(The Hill) — The school system in Madison County, N.C., plans to put AR-15 rifles in emergency safes in each of its six schools as a part of a plan for enhanced security in the wake of the Uvalde, Texas, school shooting earlier this year.
“We were able to put an AR-15 rifle and safes in all of our schools in the county,” Sheriff Buddy Harwood told the Asheville Citizen-Times. “We’ve also got breaching tools to go into those safes. We’ve got extra magazines with ammo in those safes.”
The breaching tools are intended to allow police to break down barricaded doors without having to wait for the fire department.
Harwood said that he wants to “make sure my deputies are prepared” in the event of a school shooting, especially after the Uvalde police failed to take down the shooter at Robb Elementary School for over an hour.
“Those officers were in that building for so long, and that suspect was able to infiltrate that building and injure and kill so many kids,” said Harwood.
“I do not want to have to run back out to the car to grab an AR, because that’s time lost. Hopefully we’ll never need it, but I want my guys to be as prepared as prepared can be,” he added.
The schools where the safes will be located are Brush Creek Elementary, Hot Springs Elementary, Mars Hill Elementary, Madison Middle, Madison High and Madison Early College High.
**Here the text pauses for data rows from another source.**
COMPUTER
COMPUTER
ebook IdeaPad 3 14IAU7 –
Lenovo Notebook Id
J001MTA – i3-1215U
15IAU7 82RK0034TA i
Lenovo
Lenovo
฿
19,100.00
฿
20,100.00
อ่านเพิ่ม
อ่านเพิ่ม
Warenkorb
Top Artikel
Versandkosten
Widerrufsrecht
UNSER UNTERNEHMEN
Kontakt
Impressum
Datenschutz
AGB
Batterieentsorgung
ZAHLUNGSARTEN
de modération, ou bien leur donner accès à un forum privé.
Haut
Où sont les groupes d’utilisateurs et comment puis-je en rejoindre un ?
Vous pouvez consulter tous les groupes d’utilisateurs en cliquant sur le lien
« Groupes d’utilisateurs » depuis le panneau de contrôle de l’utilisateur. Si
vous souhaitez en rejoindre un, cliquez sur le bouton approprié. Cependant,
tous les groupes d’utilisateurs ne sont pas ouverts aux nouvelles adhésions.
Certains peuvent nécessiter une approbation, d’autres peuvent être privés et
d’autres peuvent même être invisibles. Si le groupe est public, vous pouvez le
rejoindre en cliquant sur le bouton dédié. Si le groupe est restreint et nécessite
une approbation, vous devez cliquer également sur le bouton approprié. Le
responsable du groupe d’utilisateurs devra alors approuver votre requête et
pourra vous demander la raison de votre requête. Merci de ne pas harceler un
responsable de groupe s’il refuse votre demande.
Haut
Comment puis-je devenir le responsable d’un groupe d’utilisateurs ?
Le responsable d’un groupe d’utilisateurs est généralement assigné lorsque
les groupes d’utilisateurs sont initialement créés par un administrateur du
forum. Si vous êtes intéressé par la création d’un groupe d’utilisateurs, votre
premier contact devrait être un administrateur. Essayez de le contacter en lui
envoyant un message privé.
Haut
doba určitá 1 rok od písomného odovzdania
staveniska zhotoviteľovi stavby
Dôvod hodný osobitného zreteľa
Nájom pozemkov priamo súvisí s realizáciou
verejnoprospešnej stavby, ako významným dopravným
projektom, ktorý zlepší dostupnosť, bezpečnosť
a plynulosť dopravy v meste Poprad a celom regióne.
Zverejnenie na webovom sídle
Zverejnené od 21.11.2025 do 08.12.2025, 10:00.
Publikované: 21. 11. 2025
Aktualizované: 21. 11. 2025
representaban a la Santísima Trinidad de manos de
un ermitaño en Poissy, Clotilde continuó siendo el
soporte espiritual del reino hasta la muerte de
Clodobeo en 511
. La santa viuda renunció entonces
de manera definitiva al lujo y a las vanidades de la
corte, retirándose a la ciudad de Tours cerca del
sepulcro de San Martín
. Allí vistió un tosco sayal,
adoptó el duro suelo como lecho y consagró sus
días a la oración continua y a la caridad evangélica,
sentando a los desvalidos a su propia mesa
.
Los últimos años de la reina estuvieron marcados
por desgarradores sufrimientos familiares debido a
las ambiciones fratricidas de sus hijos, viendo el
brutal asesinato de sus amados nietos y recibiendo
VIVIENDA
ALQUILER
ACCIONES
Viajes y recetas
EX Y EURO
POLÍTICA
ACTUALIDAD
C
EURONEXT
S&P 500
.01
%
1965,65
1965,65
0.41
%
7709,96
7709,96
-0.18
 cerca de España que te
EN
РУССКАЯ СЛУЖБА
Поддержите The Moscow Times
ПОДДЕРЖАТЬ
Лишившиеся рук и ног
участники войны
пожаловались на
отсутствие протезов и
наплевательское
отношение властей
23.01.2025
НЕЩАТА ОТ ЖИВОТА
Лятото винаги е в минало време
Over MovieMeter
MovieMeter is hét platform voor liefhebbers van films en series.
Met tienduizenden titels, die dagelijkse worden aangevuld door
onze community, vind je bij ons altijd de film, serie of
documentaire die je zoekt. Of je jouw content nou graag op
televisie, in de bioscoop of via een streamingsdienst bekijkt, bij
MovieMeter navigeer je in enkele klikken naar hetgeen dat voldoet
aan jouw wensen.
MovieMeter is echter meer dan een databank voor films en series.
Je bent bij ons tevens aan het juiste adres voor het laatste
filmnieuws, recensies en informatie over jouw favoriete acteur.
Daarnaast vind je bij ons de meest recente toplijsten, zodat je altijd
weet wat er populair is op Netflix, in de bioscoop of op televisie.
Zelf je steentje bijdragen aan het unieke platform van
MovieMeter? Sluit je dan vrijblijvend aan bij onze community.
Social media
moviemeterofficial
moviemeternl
Madison County Schools Superintendent Will Hoffman said that the system’s administration has been in regular contact with Harwood and the rest of the police department about school security.
“Our partnership with law enforcement is a critical part of our daily preparations. We have to be vigilant and prepared for any possibility at any time. Our students have to feel safe in order to be safe,” said Hoffman.
Harwood acknowledged that people might have concerns about AR-15s being located in a school, but he argued that it would be safer on the whole.
“I hate that we’ve come to a place in our nation where I’ve got to put a safe in our schools, and lock that safe up for my deputies to be able to acquire an AR-15. But, we can shut it off and say it won’t happen in Madison County, but we never know,” he said.
Harwood continued: “I want the parents of Madison County to know we’re going to take every measure necessary to ensure our kids are safe in this school system. If my parents, as a whole, want me to stand at that door with that AR strapped around that officer’s neck, then I’m going to do whatever my parents want as a whole to keep our kids safe.”